$16.80 AUD
Bleu des Causses is produced in the Languedoc region, south of France. Similar to Roquefort, but instead of sheeps milk, Bleu des Causses is made using the milk of Montbeliarde and Aubrac breeds of of cow. Creamy moist and slightly spicy that is refreshing on the palate.
Key Facts
Origin:Languedoc, France
Milk: Cow
Rennet Type: Animal rennet
Style: Blue
Classification: Artisan
Shelf Life: 7-10 day, this product is cut to order
Goes well with:Sauternes, Pennyweight Gold or other stickies, fortified wines
Similar cheeses:Crozier Blue, Stilton, Roquefort
You will find Bleu des Causses in an aluminum wrapping.
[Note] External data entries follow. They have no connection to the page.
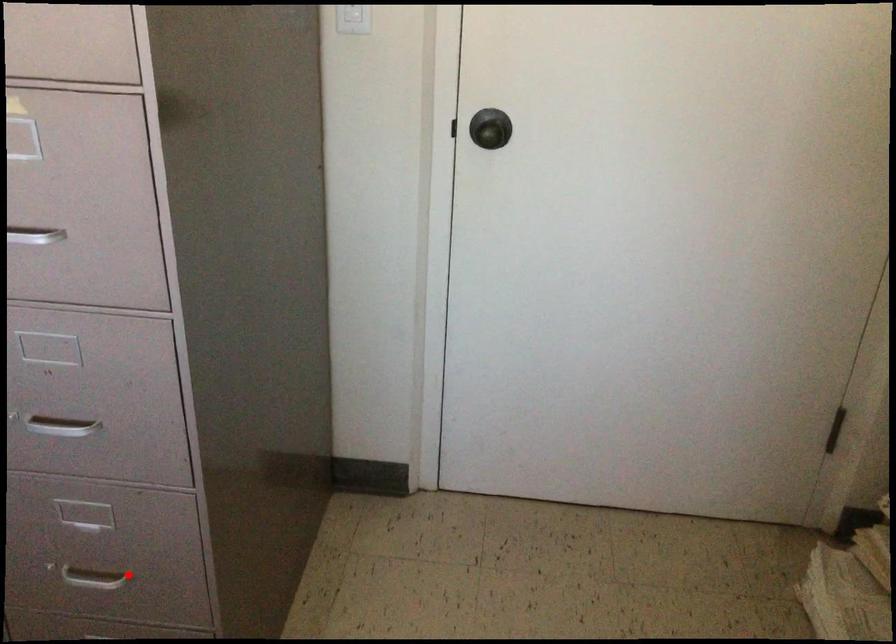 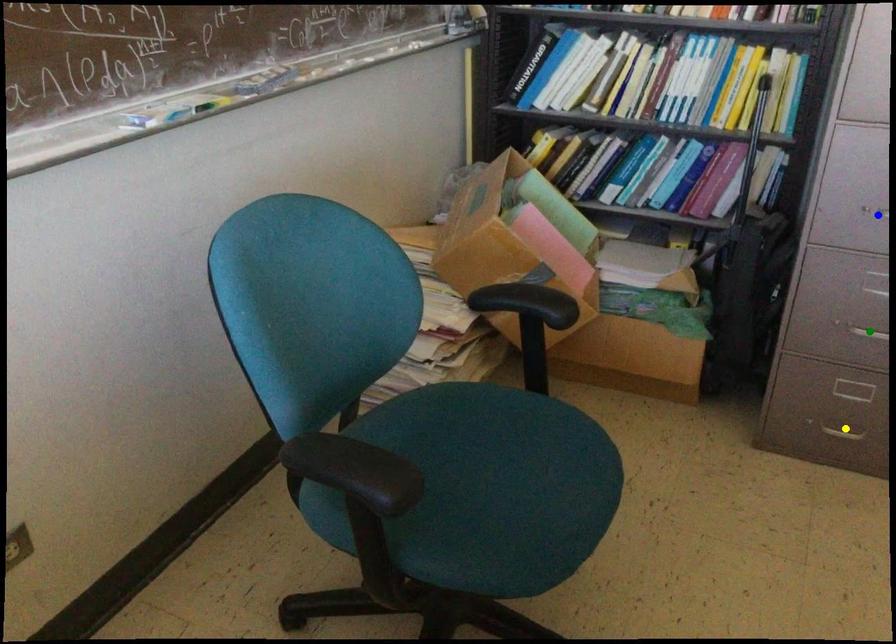 Question: I am providing you with two images of the same scene from different viewpoints. A red point is marked on the first image. You are given multiple points on the second image. Can you choose the point in image 2 that corresponds to the point in image 1?

Choices:
 (A) yellow point
 (B) blue point
 (C) green point

Answer: (C) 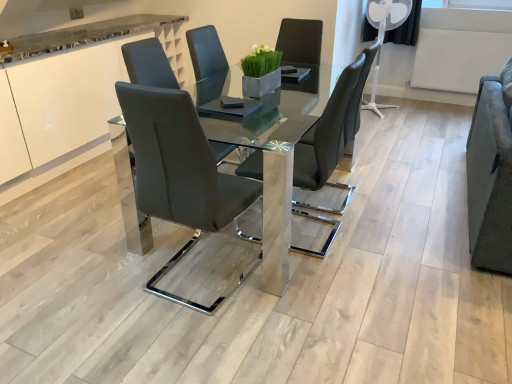 Locate an element on the screen. This screenshot has height=384, width=512. vacant space in front of matte black chair at center, the 2th chair viewed from the right is located at coordinates (191, 339). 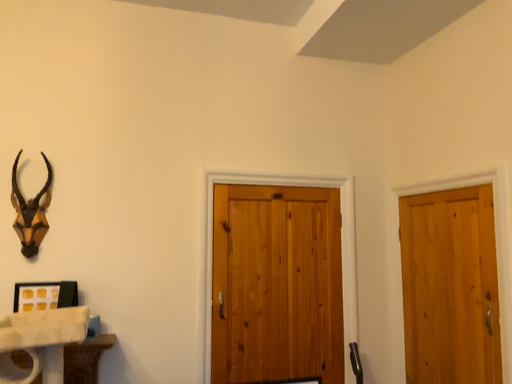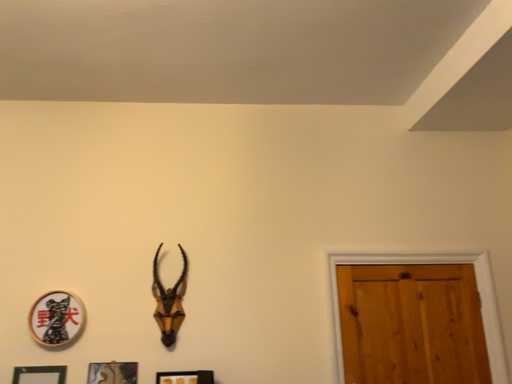 Question: Which way did the camera rotate in the video?

Choices:
 (A) rotated downward
 (B) rotated upward

Answer: (B) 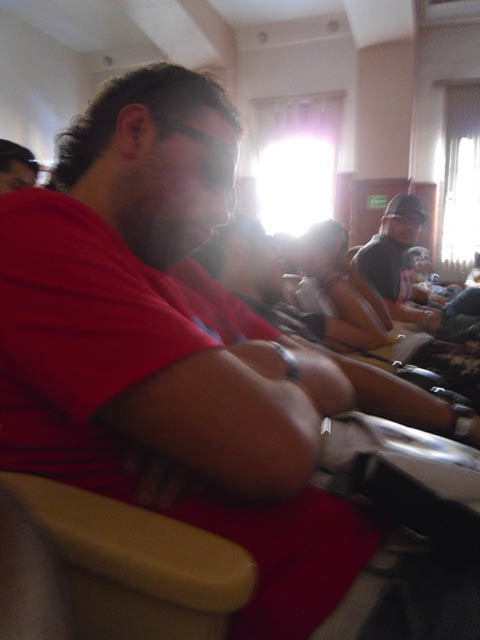 You are a photographer trying to capture a clear shot of the dark gray cap at upper right and the matte red shirt at center. Based on their sizes in the image, which object would require you to zoom in more to fill the frame?

The dark gray cap at upper right is bigger than the matte red shirt at center, so you would need to zoom in more on the matte red shirt at center to fill the frame since it is smaller. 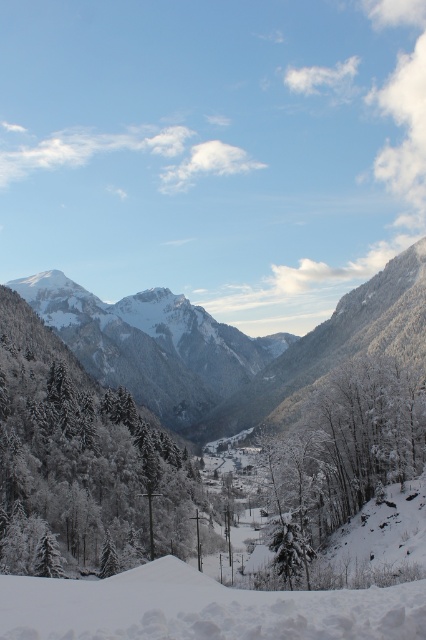 Question: Can you confirm if green matte tree at left is wider than white snow ski slope at lower center?

Choices:
 (A) no
 (B) yes

Answer: (B)

Question: Based on their relative distances, which object is farther from the green matte tree at left?

Choices:
 (A) white snow ski slope at lower center
 (B) white frosty trees at center
 (C) snowy granite mountain at center

Answer: (C)

Question: Which is nearer to the white frosty trees at center?

Choices:
 (A) white snow ski slope at lower center
 (B) green matte tree at left
 (C) snowy granite mountain at center

Answer: (A)

Question: Considering the relative positions of snowy granite mountain at center and white snow ski slope at lower center in the image provided, where is snowy granite mountain at center located with respect to white snow ski slope at lower center?

Choices:
 (A) above
 (B) below

Answer: (A)

Question: Can you confirm if snowy granite mountain at center is bigger than white snow ski slope at lower center?

Choices:
 (A) no
 (B) yes

Answer: (B)

Question: Which object is closer to the camera taking this photo?

Choices:
 (A) white frosty trees at center
 (B) snowy granite mountain at center

Answer: (A)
The cheese has no rind, but its surface is beige and moist. The ivory-colored paste is shiny and is filled with a number of cavities filled with blue-grey mould.
A little history
With a registered designation of origin (AOC) obtained in 1979 and a protected designation of origin (AOP) acquired in 2009, this cheese could be thought of as the cow’s milk version of Roquefort. It is made all over the Causses region, but the maturation area is much more limited. Bleu des Causses is matured for at least seventy days in cellars dug into the limestone scree of Les Grands Causses.